CrowdTruth ground truth for identifying Causal Relations between Events

November 6, 2018 · View on GitHub

Crowdsourced ground truth dataset for 1,204 sentences and 7,778 event pairs covering 22 news topics. The corpus was created by using the CrowdTruth methodology, as described in the following paper:

Tommaso Caselli and Oana Inel: Crowdsourcing StoryLines: Harnessing the Crowd for Causal Relation Annotation.

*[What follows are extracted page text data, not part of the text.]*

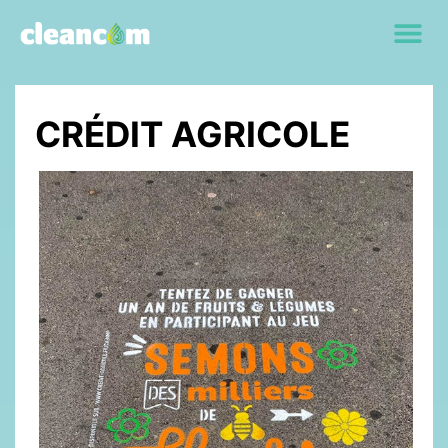
CRÉDIT AGRICOLE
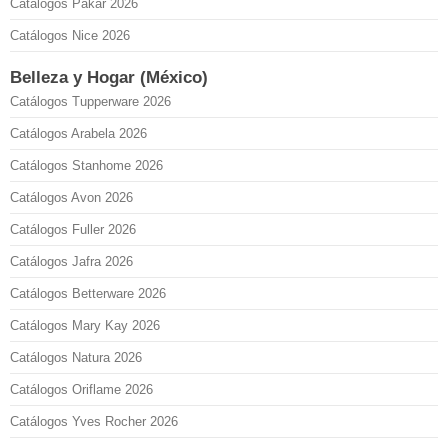
Catálogos Pakar 2026
Catálogos Nice 2026
Belleza y Hogar (México)
Catálogos Tupperware 2026
Catálogos Arabela 2026
Catálogos Stanhome 2026
Catálogos Avon 2026
Catálogos Fuller 2026
Catálogos Jafra 2026
Catálogos Betterware 2026
Catálogos Mary Kay 2026
Catálogos Natura 2026
Catálogos Oriflame 2026
Catálogos Yves Rocher 2026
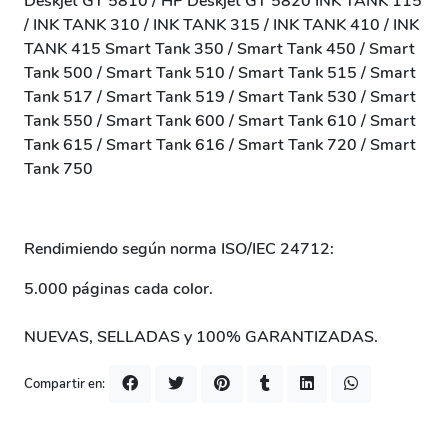
Deskjet GT 5810 / HP Deskjet GT 5820 INK TANK 115
/ INK TANK 310 / INK TANK 315 / INK TANK 410 / INK
TANK 415 Smart Tank 350 / Smart Tank 450 / Smart
Tank 500 / Smart Tank 510 / Smart Tank 515 / Smart
Tank 517 / Smart Tank 519 / Smart Tank 530 / Smart
Tank 550 / Smart Tank 600 / Smart Tank 610 / Smart
Tank 615 / Smart Tank 616 / Smart Tank 720 / Smart
Tank 750
Rendimiendo según norma ISO/IEC 24712:
5.000 páginas cada color.
NUEVAS, SELLADAS y 100% GARANTIZADAS.
Compartir en:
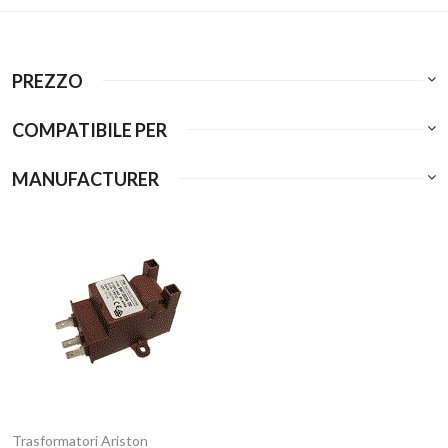
PREZZO
COMPATIBILE PER
MANUFACTURER
Trasformatori Ariston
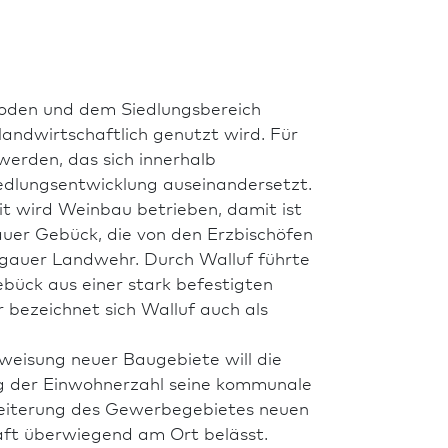
boden und dem Siedlungsbereich
d­wirt­schaft­lich genutzt wird. Für
werden, das sich innerhalb
iedlungsentwicklung auseinandersetzt.
eit wird Weinbau betrieben, damit ist
uer Gebück, die von den Erzbischöfen
ngauer Landwehr. Durch Walluf führte
bück aus einer stark befestigten
bezeichnet sich Walluf auch als
sweisung neuer Baugebiete will die
g der Einwohnerzahl seine kommunale
rweiterung des Gewerbegebietes neuen
ft überwiegend am Ort belässt.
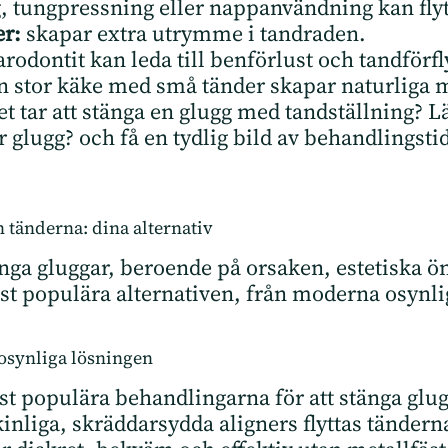
 tungpressning eller nappanvändning kan flyt
er:
skapar extra utrymme i tandraden.
rodontit kan leda till benförlust och tandförfl
n stor käke med små tänder skapar naturliga
et tar att stänga en glugg med tandställning? L
r glugg?
och få en tydlig bild av behandlingsti
 tänderna: dina alternativ
stänga gluggar, beroende på orsaken, estetiska
st populära alternativen, från moderna osynlig
osynliga lösningen
est populära behandlingarna för att stänga glu
liga, skräddarsydda aligners flyttas tänderna g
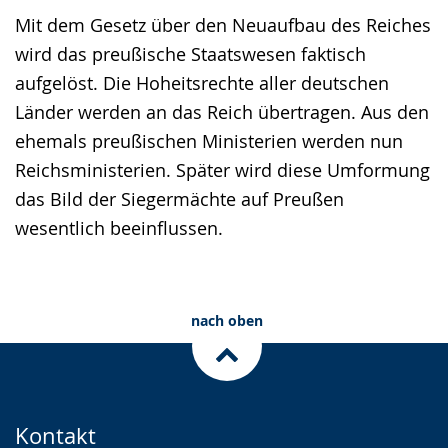
Gebärdensprache
Mit dem Gesetz über den Neuaufbau des Reiches
wird
wird das preußische Staatswesen faktisch
angezeigt.
aufgelöst. Die Hoheitsrechte aller deutschen
Länder werden an das Reich übertragen. Aus den
ehemals preußischen Ministerien werden nun
Reichsministerien. Später wird diese Umformung
das Bild der Siegermächte auf Preußen
wesentlich beeinflussen.
nach oben
Kontakt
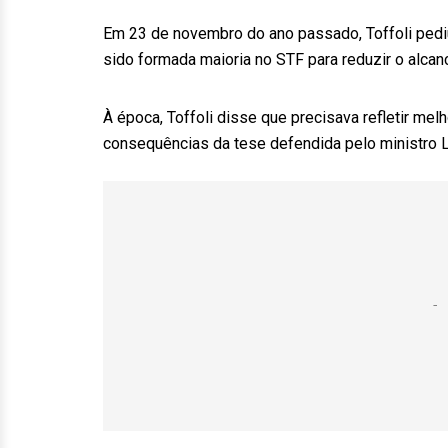
Em 23 de novembro do ano passado, Toffoli pediu
sido formada maioria no STF para reduzir o alcan
À época, Toffoli disse que precisava refletir me
consequências da tese defendida pelo ministro L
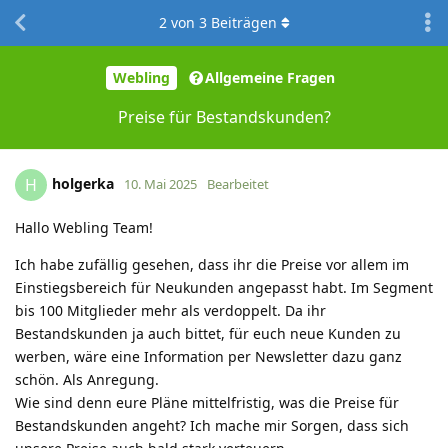
2
von
3
Beiträgen
Webling
Allgemeine Fragen
Preise für Bestandskunden?
holgerka
H
10. Mai 2025
Bearbeitet
Hallo Webling Team!
Ich habe zufällig gesehen, dass ihr die Preise vor allem im
Einstiegsbereich für Neukunden angepasst habt. Im Segment
bis 100 Mitglieder mehr als verdoppelt. Da ihr
Bestandskunden ja auch bittet, für euch neue Kunden zu
werben, wäre eine Information per Newsletter dazu ganz
schön. Als Anregung.
Wie sind denn eure Pläne mittelfristig, was die Preise für
Bestandskunden angeht? Ich mache mir Sorgen, dass sich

Events and Stories in the News Workshops, COLING 2018

If you find this data useful in your research, please consider citing:

@inproceedings{caselli2018crowdsourcing,
  title={Crowdsourcing StoryLines: Harnessing the Crowd for Causal Relation Annotation},
  author={Caselli, Tommaso and Inel, Oana},
  booktitle={Proceedings of the Workshop Events and Stories in the News 2018},
  pages={44--54},
  year={2018}
}

Crowdsourcing results and evaluation against expert data are available in folder: |--data/results/

Expert ground truth data is available in folder: |--data/ground_truth/

Aggregated raw crowdsourcig data is available in folder: |--data/aggregated_input/

Raw crowdsourcig data is available in folder: |--data/input/

Running the notebooks

To run and regenerate the results, you need to install the stable version of the crowdtruth==2.0 package from PyPI using:

pip install crowdtruth==2.0